Gemeindeedikt
Die Gemeindeedikte von Bayern sind Erlasse von König Maximilian I. und Teil der „Revolution von oben“ Anfang des 19. Jahrhunderts. Sie wurden im Wesentlichen von Maximilian Joseph Graf von Montgelas und Friedrich von Zentner entworfen.
Hintergrund der Reformen war der Zustand der bayerischen Staatsfinanzen, die eine Neuordnung der Finanzverwaltung und eine Steuerreform erforderten. Mit der Einrichtung einer eigenen Verfassung kam König Maximilian I. auch der Einführung des französischen Hegemonialsystems durch Kaiser Napoléon Bonaparte im Königreich Bayern zuvor.
Inhaltsverzeichnis
Erstes Gemeindeedikt
Das erste Gemeindeedikt vom 28. Juli bzw. 24. September 1808 hatte die Formierung der politischen Gemeinden zum Ziel. Die Gemeindegrenzen sollten genau mit den Steuerdistriktgrenzen übereinstimmen. Es wurden einheitliche Kataster geschaffen und die Ämter in Steuerdistrikte eingeteilt.

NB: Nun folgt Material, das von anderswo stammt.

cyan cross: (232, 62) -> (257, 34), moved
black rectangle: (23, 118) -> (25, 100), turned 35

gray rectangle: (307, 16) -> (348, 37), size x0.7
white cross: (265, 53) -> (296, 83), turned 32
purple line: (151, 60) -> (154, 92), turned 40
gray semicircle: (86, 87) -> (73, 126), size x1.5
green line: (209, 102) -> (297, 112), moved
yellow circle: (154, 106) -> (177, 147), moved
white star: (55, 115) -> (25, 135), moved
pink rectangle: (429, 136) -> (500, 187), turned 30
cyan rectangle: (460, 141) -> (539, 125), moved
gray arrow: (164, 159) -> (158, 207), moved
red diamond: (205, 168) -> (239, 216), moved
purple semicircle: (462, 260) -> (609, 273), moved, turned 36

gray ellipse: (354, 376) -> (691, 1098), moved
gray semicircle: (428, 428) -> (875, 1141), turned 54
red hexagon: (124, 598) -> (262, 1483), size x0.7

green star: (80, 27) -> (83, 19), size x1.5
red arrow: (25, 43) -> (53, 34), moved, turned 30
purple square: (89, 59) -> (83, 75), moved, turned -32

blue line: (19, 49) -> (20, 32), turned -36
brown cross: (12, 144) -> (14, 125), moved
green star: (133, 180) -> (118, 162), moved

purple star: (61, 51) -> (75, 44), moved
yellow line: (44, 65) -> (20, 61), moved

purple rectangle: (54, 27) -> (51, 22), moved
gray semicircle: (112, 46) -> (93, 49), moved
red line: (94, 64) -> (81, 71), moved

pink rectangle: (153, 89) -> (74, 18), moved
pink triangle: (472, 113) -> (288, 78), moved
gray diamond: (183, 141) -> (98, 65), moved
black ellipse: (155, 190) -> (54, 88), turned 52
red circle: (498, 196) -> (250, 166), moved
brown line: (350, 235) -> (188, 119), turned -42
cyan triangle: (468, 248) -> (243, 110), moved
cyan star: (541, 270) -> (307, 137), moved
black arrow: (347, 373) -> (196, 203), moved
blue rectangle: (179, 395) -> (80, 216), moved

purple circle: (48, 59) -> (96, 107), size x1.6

Darüber hinaus verstaatlichte der Staat unter Montgelas das Vermögen sowie die zahlreichen Stiftungen der Gemeinden. Gerade dies erwies sich als Fehlschlag, da die Entscheidungsbefugnisse zu stark nach oben in die Ministerien verlagert waren und dadurch der Staatsapparat zu schwerfällig wurde. Noch unter Montgelas nahm man die Rückführung des Gemeindevermögens in die kommunale Selbstverwaltung in Angriff. Eine weitgehende Wiederherstellung der gemeindlichen Selbstverwaltung erfolgte über das Gemeindeedikt von 1818.
Zweites Gemeindeedikt
Die endgültige Selbstverwaltung der Gemeinden brachte das zweite Gemeindeedikt vom 17. Mai 1818. Die Verwaltung dieser Gemeinden geschah durch einen Gemeindeausschuss, der sich aus Gemeindevorsteher und aus dem Gemeindepfleger, wenn notwendig zusätzlich aus einem Stiftungspfleger und aus drei bis fünf weiteren Gemeindebevollmächtigten zusammensetzte. Dies waren die Vorgänger der heutigen Gemeinderäte. Eigener Wirkungskreis der Gemeinden waren die Verwaltung des rückerstatteten Gemeinde- und Stiftungsvermögens, die Aufnahme von Bürgern, die Mitwirkung bei der Zulassung von Gewerben und gewisse Zuständigkeiten in der Kirchenverwaltung und im Volksschulwesen. Im übertragenen Wirkungskreis war die Gemeinde für die Ortspolizei zuständig.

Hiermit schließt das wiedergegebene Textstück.